Records from a data source:
####
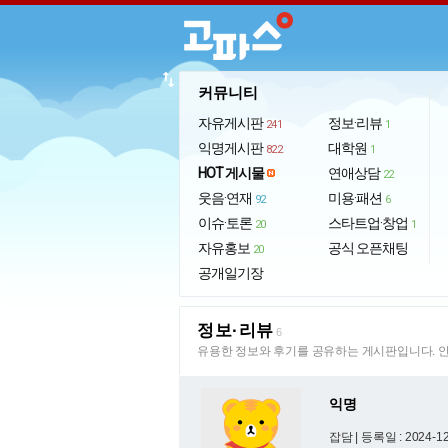
import_export
커뮤니티
자유게시판
정보·리뷰
241
1
익명게시판
대학원
822
1
HOT 게시물
연애상담
22
웃음·연재
미용·패션
92
6
이슈·토론
스타트업·창업
20
1
자유홍보
공식 오픈채팅
20
공개일기장
정보·리뷰
6
유용한 정보와 후기를 공유하는 게시판입니다. 안
익명
잡담 |
등록일 : 2024-12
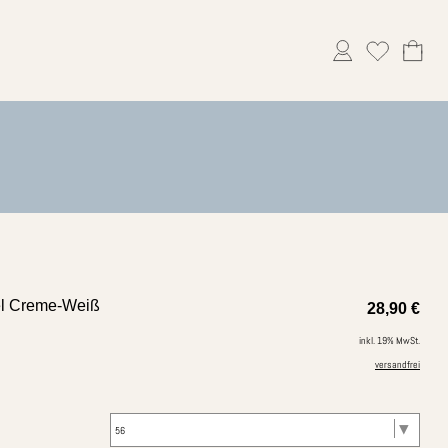
el Creme-Weiß
28,90
€
inkl. 19% MwSt.
versandfrei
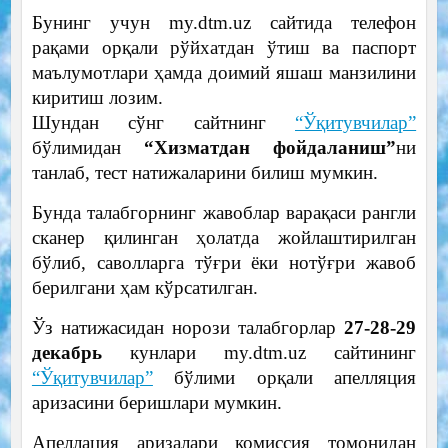
Бунинг учун my.dtm.uz сайтида телефон
рақами орқали рўйхатдан ўтиш ва паспорт
маълумотлари ҳамда доимий яшаш манзилини
киритиш лозим.
Шундан сўнг сайтнинг
“Ўқитувчилар”
бўлимидан
“Хизматдан фойдаланиш”
ни
танлаб, тест натижаларини билиш мумкин.
Бунда талабгорнинг жавоблар варақаси рангли
сканер қилинган ҳолатда жойлаштирилган
бўлиб, саволларга тўғри ёки нотўғри жавоб
берилгани ҳам кўрсатилган.
Ўз натижасидан норози талабгорлар
27-28-29
декабрь
кунлари my.dtm.uz сайтининг
“Ўқитувчилар”
бўлими орқали апелляция
аризасини беришлари мумкин.
Aпеллация аризалари комиссия томонидан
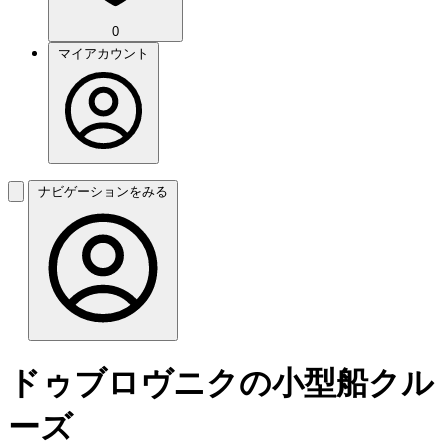
0
マイアカウント
ナビゲーションをみる
ドゥブロヴニクの小型船クル
ーズ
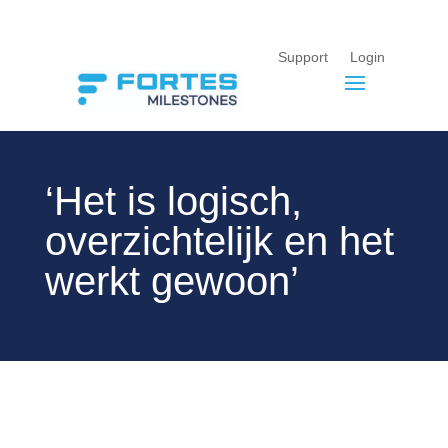
Support
Login
‘Het is logisch,
overzichtelijk en het
werkt gewoon’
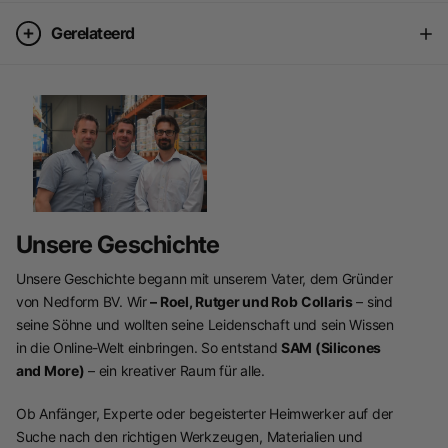
Gerelateerd
Unsere Geschichte
Unsere Geschichte begann mit unserem Vater, dem Gründer
von Nedform BV. Wir
– Roel, Rutger und Rob
Collaris
– sind
seine Söhne und wollten seine Leidenschaft und sein Wissen
in die Online-Welt einbringen. So entstand
SAM (Silicones
and More)
– ein kreativer Raum für alle.
Ob Anfänger, Experte oder begeisterter Heimwerker auf der
Suche nach den richtigen Werkzeugen, Materialien und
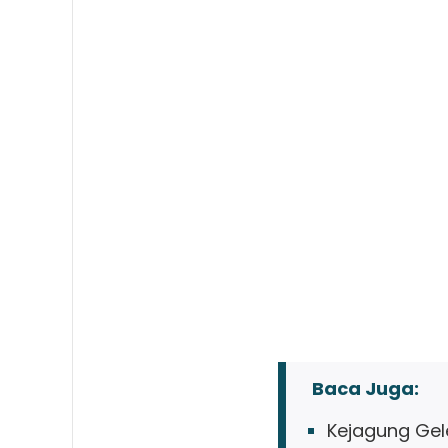
Baca Juga:
Kejagung Gel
####
All of the records need to be reproduced exactly, with each picture omitted.

import_export
커뮤니티
자유게시판
정보·리뷰
241
1
익명게시판
대학원
822
1
HOT 게시물
연애상담
22
웃음·연재
미용·패션
92
6
이슈·토론
스타트업·창업
20
1
자유홍보
공식 오픈채팅
20
공개일기장
정보·리뷰
6
유용한 정보와 후기를 공유하는 게시판입니다. 안
익명
잡담 |
등록일 : 2024-12
el Creme-Weiß
28,90
€
inkl. 19% MwSt.
versandfrei
Бунинг учун my.dtm.uz сайтида телефон
рақами орқали рўйхатдан ўтиш ва паспорт
маълумотлари ҳамда доимий яшаш манзилини
киритиш лозим.
Шундан сўнг сайтнинг
“Ўқитувчилар”
бўлимидан
“Хизматдан фойдаланиш”
ни
танлаб, тест натижаларини билиш мумкин.
Бунда талабгорнинг жавоблар варақаси рангли
сканер қилинган ҳолатда жойлаштирилган
бўлиб, саволларга тўғри ёки нотўғри жавоб
берилгани ҳам кўрсатилган.
Ўз натижасидан норози талабгорлар
27-28-29
декабрь
кунлари my.dtm.uz сайтининг
“Ўқитувчилар”
бўлими орқали апелляция
аризасини беришлари мумкин.
Aпеллация аризалари комиссия томонидан
0
マイアカウント
ナビゲーションをみる
ドゥブロヴニクの小型船クル
ーズ
Support
Login
‘Het is logisch,
overzichtelijk en het
werkt gewoon’
Gerelateerd
Unsere Geschichte
Unsere Geschichte begann mit unserem Vater, dem Gründer
von Nedform BV. Wir
– Roel, Rutger und Rob
Collaris
– sind
seine Söhne und wollten seine Leidenschaft und sein Wissen
in die Online-Welt einbringen. So entstand
SAM (Silicones
and More)
– ein kreativer Raum für alle.
Ob Anfänger, Experte oder begeisterter Heimwerker auf der
Suche nach den richtigen Werkzeugen, Materialien und
Baca Juga:
Kejagung Gel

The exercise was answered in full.